HHS unveils office to treat climate change as a health issue

“The climate crisis is here, and the Department of Health and Human Services is rising to meet the challenge,” HHS Secretary Xavier Becerra said Monday. “We’re going to use every tool at our disposal.”

The added emphasis on climate change comes after Hurricane Ida made landfall in Louisiana, knocking out power to New Orleans and sparking fears that, combined with the ongoing Covid-19 resurgence, it would leave a public health catastrophe in its wake.

The climate office will be small to start; HHS has requested $3 million from Congress to fund it next year, with plans to draw on existing resources until then. But Becerra insisted that it will play a central role in climate-related work across the department, characterizing it as an extension of the work he did as California attorney general to advance “environmental justice.”

HHS officials declined to offer specifics on how the office might rein in health providers’ carbon footprint, saying only that they’re still evaluating the federal government’s existing authorities.

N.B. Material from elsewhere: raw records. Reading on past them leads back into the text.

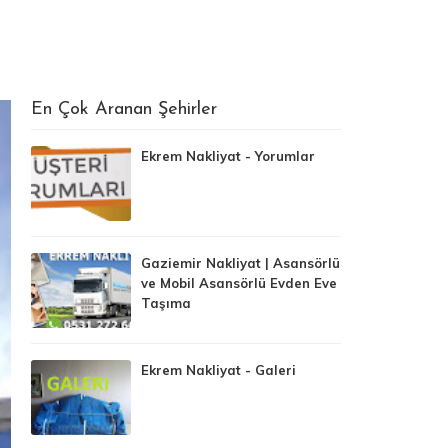
En Çok Aranan Şehirler
Ekrem Nakliyat - Yorumlar
Gaziemir Nakliyat | Asansörlü
ve Mobil Asansörlü Evden Eve
Taşıma
Ekrem Nakliyat - Galeri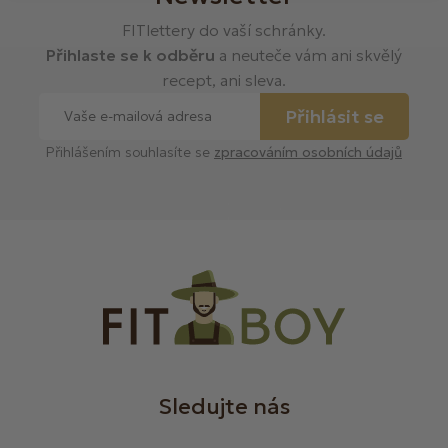
FITlettery do vaší schránky.
Přihlaste se k odběru
a neuteče vám ani skvělý
recept, ani sleva.
Přihlásit se
Přihlášením souhlasíte se
zpracováním osobních údajů
Sledujte nás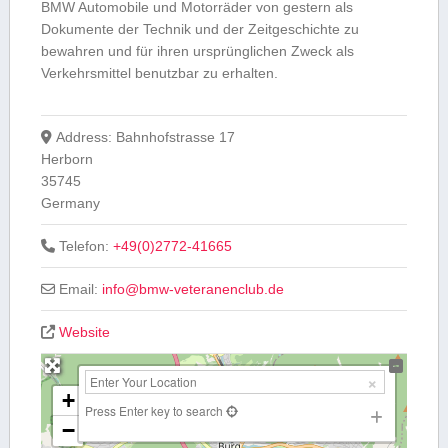
BMW Automobile und Motorräder von gestern als
Dokumente der Technik und der Zeitgeschichte zu
bewahren und für ihren ursprünglichen Zweck als
Verkehrsmittel benutzbar zu erhalten.
Address:
Bahnhofstrasse 17
Herborn
35745
Germany
Telefon:
+49(0)2772-41665
Email:
info
@
bmw-veteranenclub.de
Website
+
Press Enter key to search
−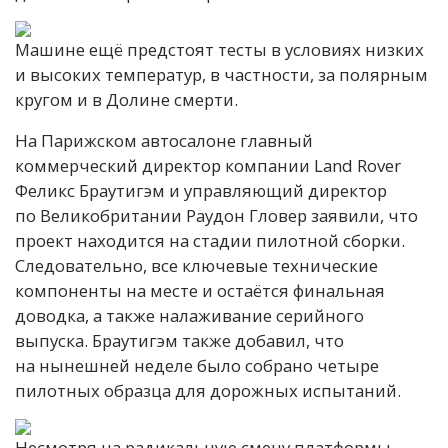
Машине ещё предстоят тесты в условиях низких
и высоких температур, в частности, за полярным
кругом и в Долине смерти.
На Парижском автосалоне главный
коммерческий директор компании Land Rover
Феликс Браутигэм и управляющий директор
по Великобритании Раудон Гловер заявили, что
проект находится на стадии пилотной сборки.
Следовательно, все ключевые технические
компоненты на месте и остаётся финальная
доводка, а также налаживание серийного
выпуска. Браутигэм также добавил, что
на нынешней неделе было собрано четыре
пилотных образца для дорожных испытаний.
Несмотря на радикальную смену платформы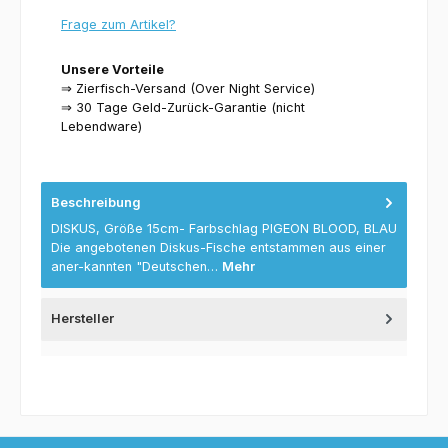
Frage zum Artikel?
Unsere Vorteile
⇒ Zierfisch-Versand (Over Night Service)
⇒ 30 Tage Geld-Zurück-Garantie (nicht
Lebendware)
Beschreibung
DISKUS, Größe 15cm- Farbschlag PIGEON BLOOD, BLAU
Die angebotenen Diskus-Fische entstammen aus einer
aner-kannten "Deutschen…
Mehr
Hersteller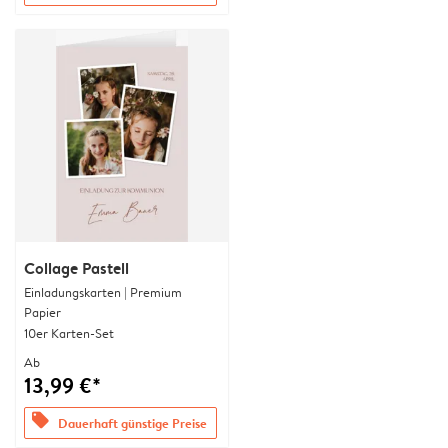
Collage Pastell
Einladungskarten | Premium
Papier
10er Karten-Set
Ab
13,99 €*
offers
Dauerhaft günstige Preise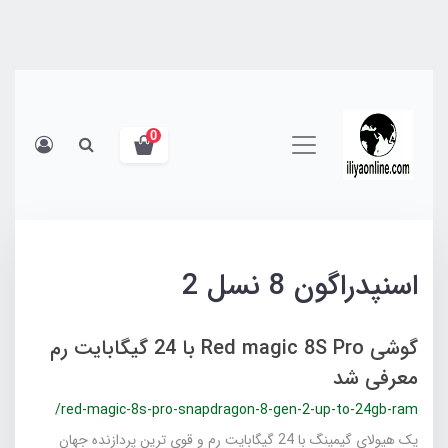
0
اسنپدراگون 8 نسل 2
گوشی Red magic 8S Pro با 24 گیگابایت رم
معرفی شد
/red-magic-8s-pro-snapdragon-8-gen-2-up-to-24gb-ram
یک هیولای گیمینگ با 24 گیگابایت رم و قوی‌ ترین پردازنده جهان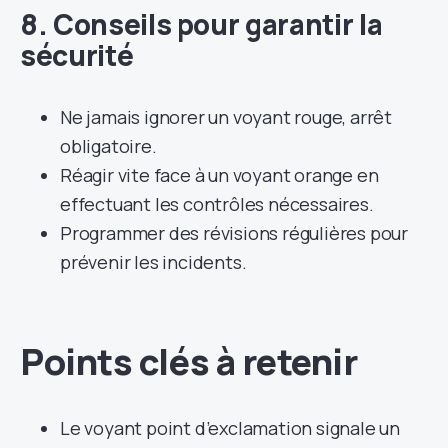
8. Conseils pour garantir la
sécurité
Ne jamais ignorer un voyant rouge, arrêt
obligatoire.
Réagir vite face à un voyant orange en
effectuant les contrôles nécessaires.
Programmer des révisions régulières pour
prévenir les incidents.
Points clés à retenir
Le voyant point d’exclamation signale un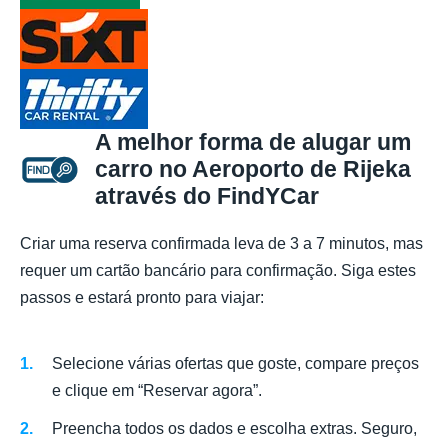
A melhor forma de alugar um
carro no Aeroporto de Rijeka
através do FindYCar
Criar uma reserva confirmada leva de 3 a 7 minutos, mas
requer um cartão bancário para confirmação. Siga estes
passos e estará pronto para viajar:
Selecione várias ofertas que goste, compare preços
e clique em “Reservar agora”.
Preencha todos os dados e escolha extras. Seguro,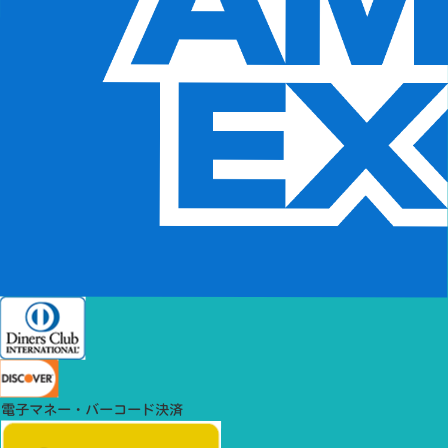
電子マネー・バーコード決済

“All the levers to encourage that would be on the table,” said Arsenio Mataka, a former environmental adviser to Becerra in California who is joining HHS as a senior adviser for climate change and health equity, adding that the office could issue new regulations or administrative guidance.

Becerra later added that HHS would seek to partner with the health care industry to reduce its greenhouse gas emissions and build up hospitals’ resilience to climate change.

“We’re going to have to try to bring together all the authorities we have under our current jurisdiction to protect the health of Americans,” he said. “I don’t think this office is going to go away. This office will become a permanent fixture within HHS.”